Research hub TransiT has partnered with Cranfield University to focus on using digital twinning to decarbonise air cargo.
The new national hub is a collaboration of six universities and 67 industry partners, jointly led by Heriot-Watt University in Edinburgh and the University of Glasgow.
TransiT will identify the lowest-cost, least risky and most energy-efficient way to decarbonise transport by developing a digital twinning approach.
Digital twinning links computer models to the real world in a timely manner. Large volumes of data are rapidly processed to test scenarios, identify problems and find solutions.
Digital twinning allows different transport configurations to be tested and developed much faster than real-world engineering projects, until the lowest cost pathway to net zero carbon emissions is identified.
Cranfield University’s role in the project is in examining aviation, initially looking at commercial goods being transported but with the potential to include passenger aircraft in future.
The university’s research will look at every aspect of the journey goods take, from the point of despatch to their final destination.
That includes couriers and delivery vehicles, looking into how these can be optimised to decarbonise the whole of the delivery journey, not only the time spent in the aircraft.
The hub has already secured £20 million in funding from the Engineering and Physical Sciences Research Council, the main funding body for engineering and physical sciences research in the UK.
Another £26m in funding is being provided by stakeholders across the digital, energy and transport sectors, including transport operators, regulators, vehicle makers, technology companies and energy suppliers.

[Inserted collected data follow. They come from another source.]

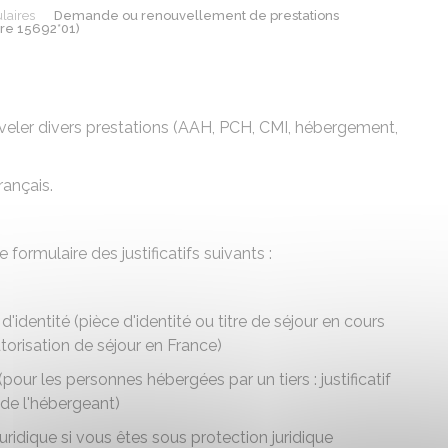
laires
Demande ou renouvellement de prestations
ire 15692*01)
eler divers prestations (AAH, PCH, CMI, hébergement,
rançais.
rmulaire des justificatifs suivants :
d'identité (pièce d'identité ou titre de séjour en cours
torisation de séjour en France)
(pour les personnes hébergées par un tiers : justificatif
 de l'hébergeant)
uridique si vous êtes sous
protection juridique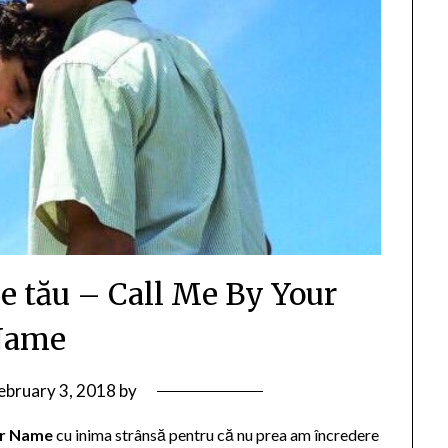
e tău – Call Me By Your
Name
ebruary 3, 2018
by
ur Name
cu inima strânsă pentru că nu prea am încredere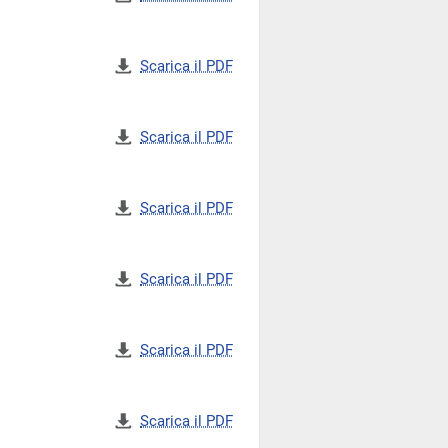
Scarica il PDF
Scarica il PDF
Scarica il PDF
Scarica il PDF
Scarica il PDF
Scarica il PDF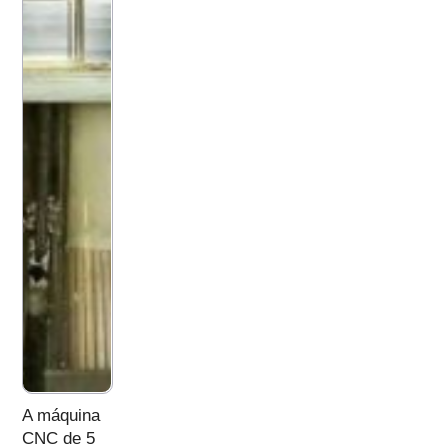
A máquina
CNC de 5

TransiT expects its testing to include elements of a future decarbonised UK transport system that doesn’t yet exist – for example, electric road systems and the widescale use of hydrogen as a sustainable fuel.
Government policymakers will benefit from TransiT by being able to see what intended and unintended consequences, across a broad timespan, could result from their policy decisions across a range of future scenarios.

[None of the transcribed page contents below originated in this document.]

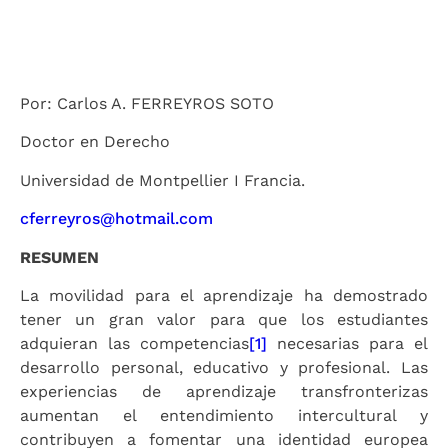
Por: Carlos A. FERREYROS SOTO
Doctor en Derecho
Universidad de Montpellier I Francia.
cferreyros@hotmail.com
RESUMEN
La movilidad para el aprendizaje ha demostrado
tener un gran valor para que los estudiantes
adquieran las competencias
[1]
necesarias para el
desarrollo personal, educativo y profesional. Las
experiencias de aprendizaje transfronterizas
aumentan el entendimiento intercultural y
contribuyen a fomentar una identidad europea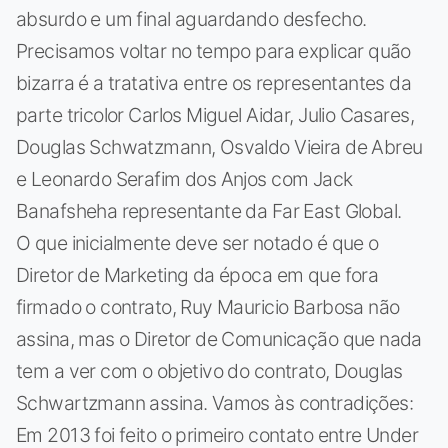
absurdo e um final aguardando desfecho.
Precisamos voltar no tempo para explicar quão
bizarra é a tratativa entre os representantes da
parte tricolor Carlos Miguel Aidar, Julio Casares,
Douglas Schwatzmann, Osvaldo Vieira de Abreu
e Leonardo Serafim dos Anjos com Jack
Banafsheha representante da Far East Global.
O que inicialmente deve ser notado é que o
Diretor de Marketing da época em que fora
firmado o contrato, Ruy Mauricio Barbosa não
assina, mas o Diretor de Comunicação que nada
tem a ver com o objetivo do contrato, Douglas
Schwartzmann assina. Vamos às contradições:
Em 2013 foi feito o primeiro contato entre Under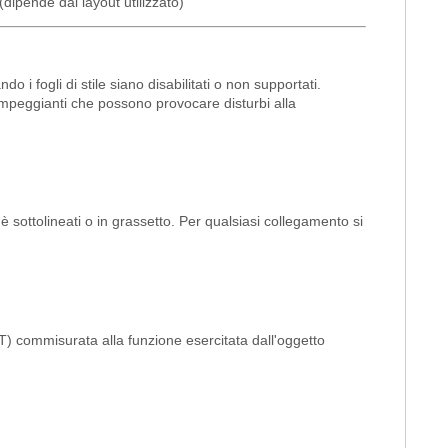
a (dipende dal layout utilizzato)
 fogli di stile siano disabilitati o non supportati.
 lampeggianti che possono provocare disturbi alla
hè sottolineati o in grassetto. Per qualsiasi collegamento si
ALT) commisurata alla funzione esercitata dall'oggetto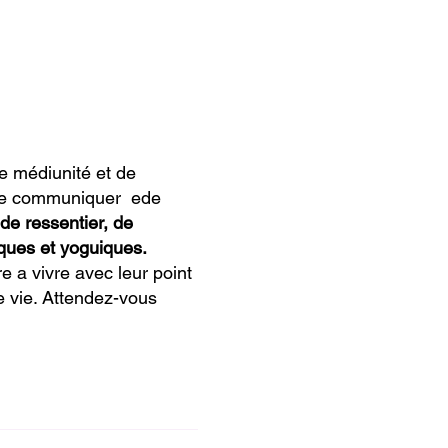
e médiunité et de
é de communiquer ede
de ressentier, de
ues et yoguiques.
e a vivre avec leur point
re vie. Attendez-vous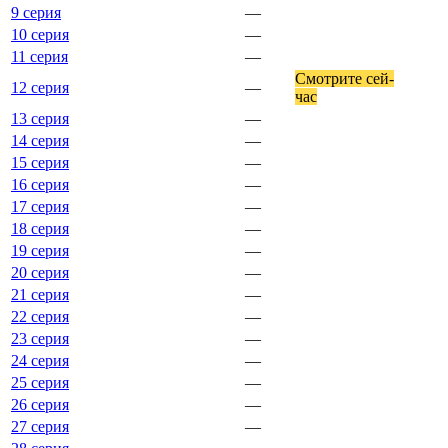
9 серия
—
10 серия
—
11 серия
—
Смот­ри­те сей­
12 серия
—
час
13 серия
—
14 серия
—
15 серия
—
16 серия
—
17 серия
—
18 серия
—
19 серия
—
20 серия
—
21 серия
—
22 серия
—
23 серия
—
24 серия
—
25 серия
—
26 серия
—
27 серия
—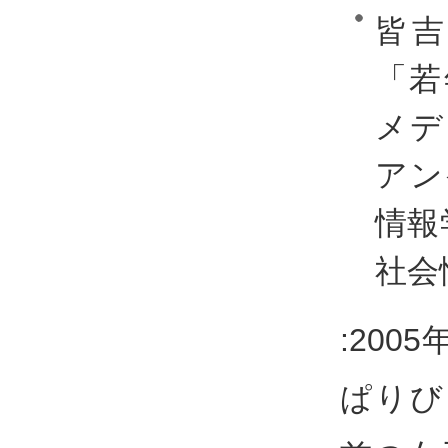
皆
「若
メデ
アン
情報
社会
:20
ぱりび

Professor John Ahmet Erkoyuncu, head of the centre for digital engineering and manufacturing at Cranfield University, said: “The central question we’re aiming to answer with TransiT is how we decarbonise the entire transport sector.

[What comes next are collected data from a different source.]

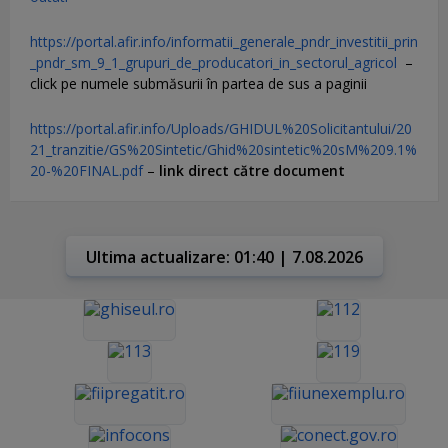
https://portal.afir.info/informatii_generale_pndr_investitii_prin
_pndr_sm_9_1_grupuri_de_producatori_in_sectorul_agricol
–
click pe numele submăsurii în partea de sus a paginii
https://portal.afir.info/Uploads/GHIDUL%20Solicitantului/20
21_tranzitie/GS%20Sintetic/Ghid%20sintetic%20sM%209.1%
20-%20FINAL.pdf
–
link direct către document
Ultima actualizare: 01:40 | 7.08.2026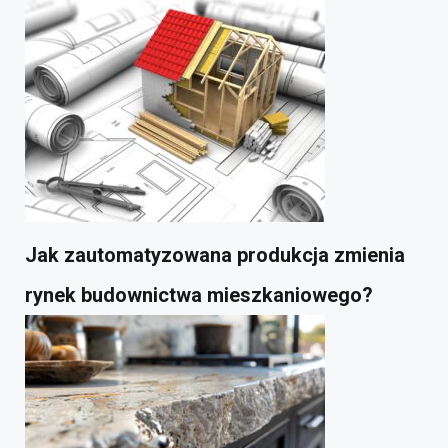
Jak zautomatyzowana produkcja zmienia
rynek budownictwa mieszkaniowego?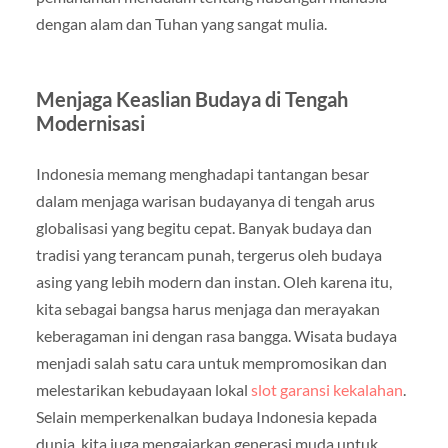
dengan alam dan Tuhan yang sangat mulia.
Menjaga Keaslian Budaya di Tengah
Modernisasi
Indonesia memang menghadapi tantangan besar
dalam menjaga warisan budayanya di tengah arus
globalisasi yang begitu cepat. Banyak budaya dan
tradisi yang terancam punah, tergerus oleh budaya
asing yang lebih modern dan instan. Oleh karena itu,
kita sebagai bangsa harus menjaga dan merayakan
keberagaman ini dengan rasa bangga. Wisata budaya
menjadi salah satu cara untuk mempromosikan dan
melestarikan kebudayaan lokal
slot garansi kekalahan
.
Selain memperkenalkan budaya Indonesia kepada
dunia, kita juga mengajarkan generasi muda untuk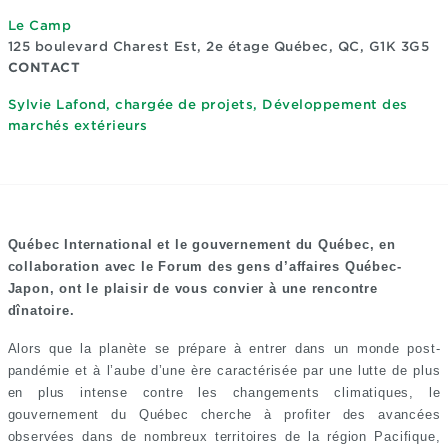
Le Camp
125 boulevard Charest Est, 2e étage
Québec, QC, G1K 3G5
CONTACT
Sylvie Lafond, chargée de projets, Développement des
marchés extérieurs
Québec International et le gouvernement du Québec, en
collaboration avec le Forum des gens d’affaires Québec-
Japon, ont le plaisir de vous convier à une rencontre
dînatoire.
Alors que la planète se prépare à entrer dans un monde post-
pandémie et à l’aube d’une ère caractérisée par une lutte de plus
en plus intense contre les changements climatiques, le
gouvernement du Québec cherche à profiter des avancées
observées dans de nombreux territoires de la région Pacifique,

“We have to look at the combination of all modes of transport to understand how everything can work together more efficiently.
“There are so many factors to consider, even down to whether delivery trucks are half-empty or how urgent delivery is and whether multiple deliveries could be consolidated.
“The great thing about the digital twin approach is that we can run multiple simulations in the time it would take to do just one trip in the real world.
“That gives us the ability to not only look at different ways of doing things, but to be reactive and make changes to build resilience into the system.”